● Work order:
Could every line of the listing be output exactly, with the pictures skipped?

● Supplied records:
*** Begin section ***
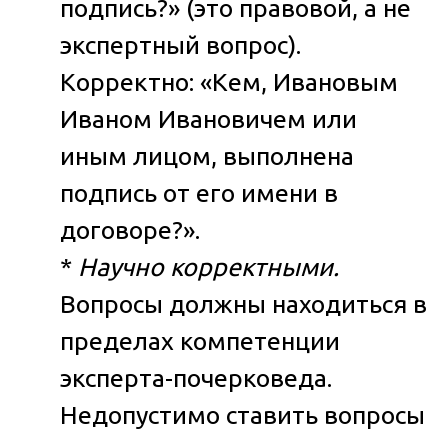
подпись?» (это правовой, а не
экспертный вопрос).
Корректно: «Кем, Ивановым
Иваном Ивановичем или
иным лицом, выполнена
подпись от его имени в
договоре?».
*
Научно корректными.
Вопросы должны находиться в
пределах компетенции
эксперта-почерковеда.
Недопустимо ставить вопросы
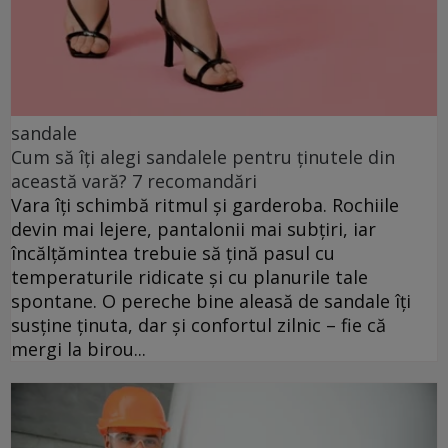
sandale
Cum să îți alegi sandalele pentru ținutele din
această vară? 7 recomandări
Vara îți schimbă ritmul și garderoba. Rochiile
devin mai lejere, pantalonii mai subțiri, iar
încălțămintea trebuie să țină pasul cu
temperaturile ridicate și cu planurile tale
spontane. O pereche bine aleasă de sandale îți
susține ținuta, dar și confortul zilnic – fie că
mergi la birou...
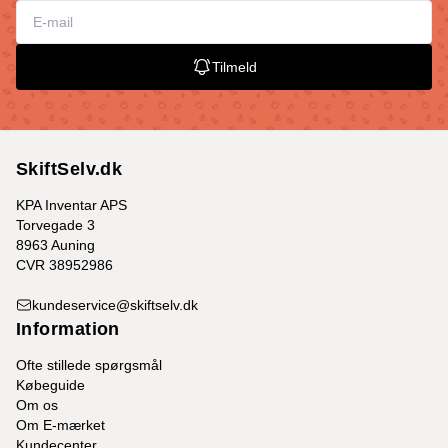
Tilmeld
SkiftSelv.dk
KPA Inventar APS
Torvegade 3
8963 Auning
CVR 38952986
kundeservice@skiftselv.dk
Information
Ofte stillede spørgsmål
Købeguide
Om os
Om E-mærket
Kundecenter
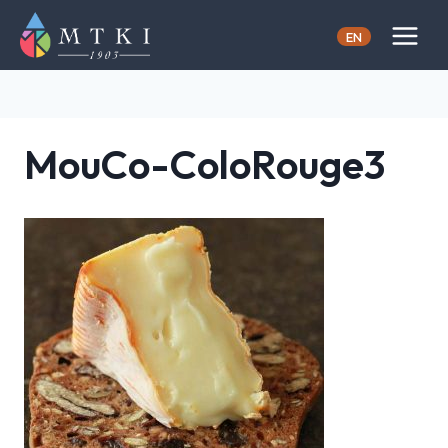
Skip
to
EN
content
MouCo-ColoRouge3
*** End section ***
● Answer section:
подпись?» (это правовой, а не
экспертный вопрос).
Корректно: «Кем, Ивановым
Иваном Ивановичем или
иным лицом, выполнена
подпись от его имени в
договоре?».
*
Научно корректными.
Вопросы должны находиться в
пределах компетенции
эксперта-почерковеда.
Недопустимо ставить вопросы
sandale
Cum să îți alegi sandalele pentru ținutele din
această vară? 7 recomandări
Vara îți schimbă ritmul și garderoba. Rochiile
devin mai lejere, pantalonii mai subțiri, iar
încălțămintea trebuie să țină pasul cu
temperaturile ridicate și cu planurile tale
spontane. O pereche bine aleasă de sandale îți
susține ținuta, dar și confortul zilnic – fie că
mergi la birou...
Tilmeld
SkiftSelv.dk
KPA Inventar APS
Torvegade 3
8963 Auning
CVR 38952986
kundeservice@skiftselv.dk
Information
Ofte stillede spørgsmål
Købeguide
Om os
Om E-mærket
Kundecenter
Skip
to
EN
content
MouCo-ColoRouge3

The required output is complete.